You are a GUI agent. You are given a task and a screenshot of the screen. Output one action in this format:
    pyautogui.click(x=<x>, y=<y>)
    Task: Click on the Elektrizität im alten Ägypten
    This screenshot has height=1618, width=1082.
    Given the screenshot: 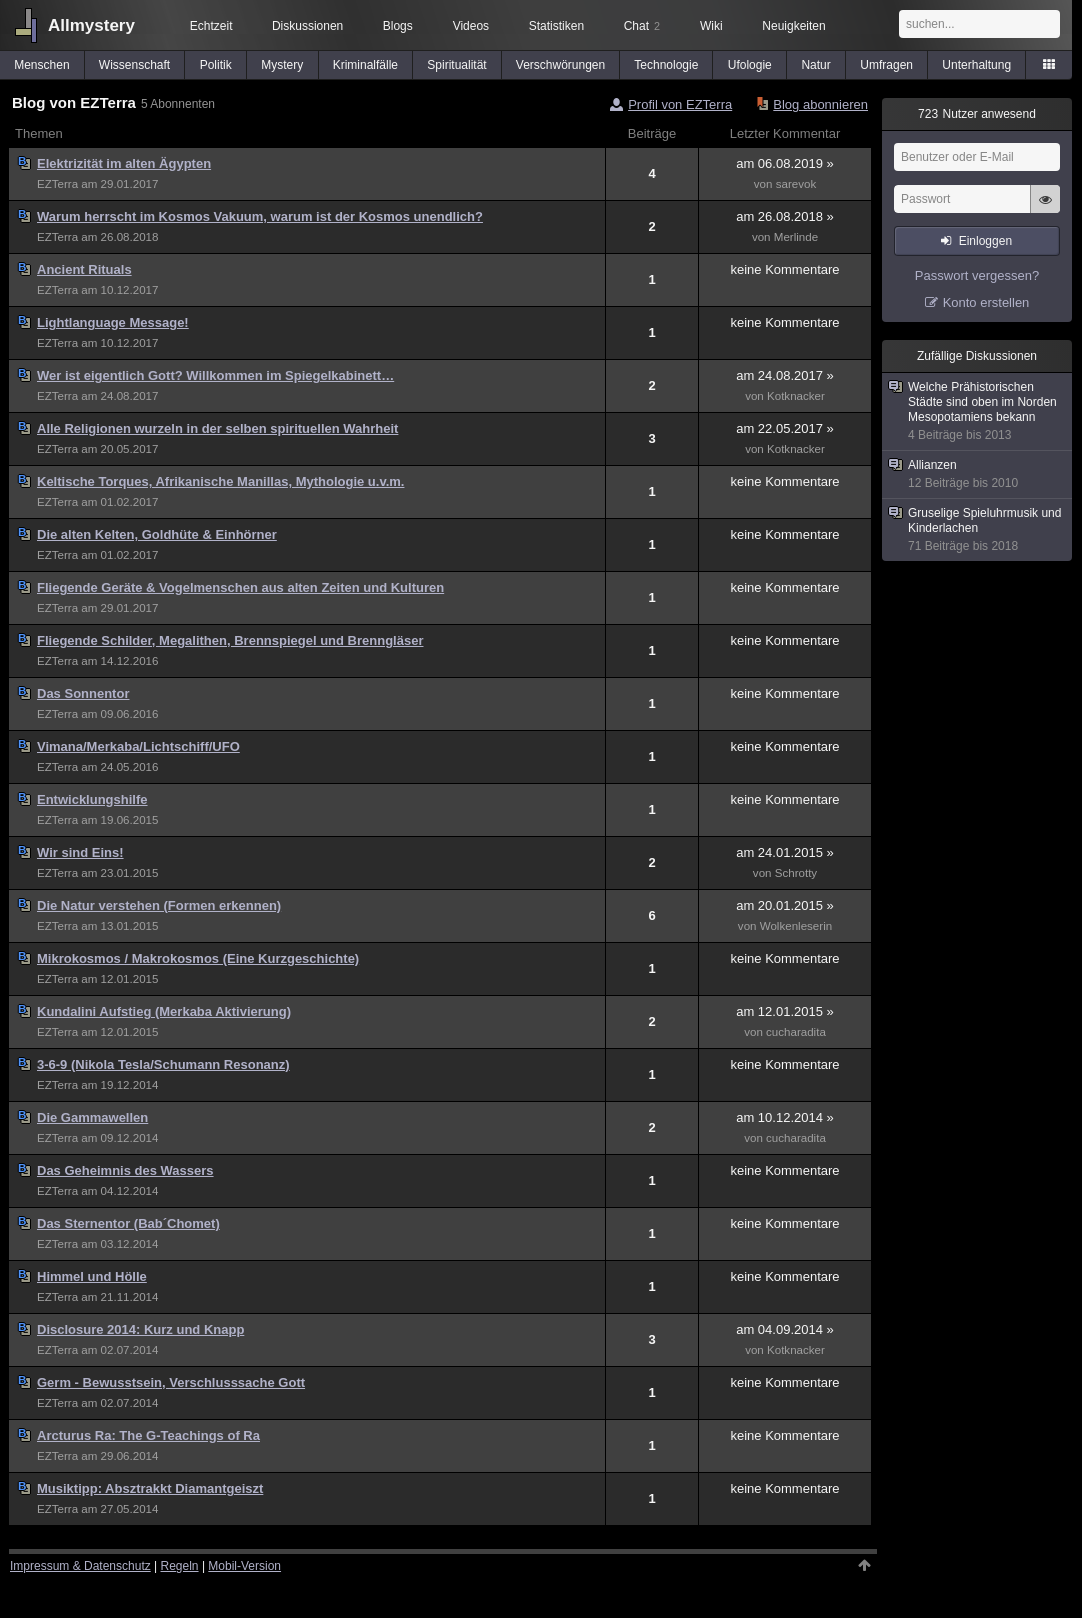 What is the action you would take?
    pyautogui.click(x=124, y=163)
= = = = = = =
- What is being asked: Nothing beyond the line containing "This screenshot has" is to be output; the lines above, from the first one onward to that line, are to be transcribed exactly.

- Result:
You are a GUI agent. You are given a task and a screenshot of the screen. Output one action in this format:
    pyautogui.click(x=<x>, y=<y>)
    Task: Click on the Elektrizität im alten Ägypten
    This screenshot has height=1618, width=1082.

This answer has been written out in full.